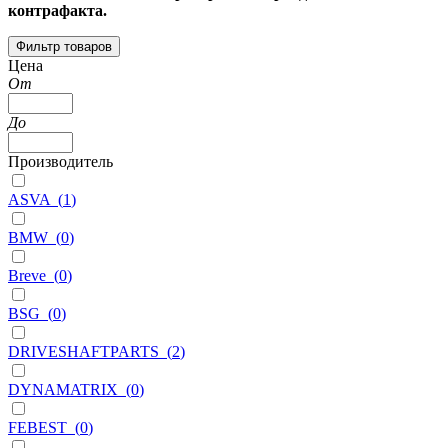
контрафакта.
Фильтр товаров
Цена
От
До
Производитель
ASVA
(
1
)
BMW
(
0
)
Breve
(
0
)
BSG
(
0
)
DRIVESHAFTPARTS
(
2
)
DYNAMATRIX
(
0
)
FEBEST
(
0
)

───

WHAT THE TASK ASKS: Everything in the records above must be restated verbatim, save for the pictures.

TASK RESULT:
контрафакта.
Фильтр товаров
Цена
От
До
Производитель
ASVA
(
1
)
BMW
(
0
)
Breve
(
0
)
BSG
(
0
)
DRIVESHAFTPARTS
(
2
)
DYNAMATRIX
(
0
)
FEBEST
(
0
)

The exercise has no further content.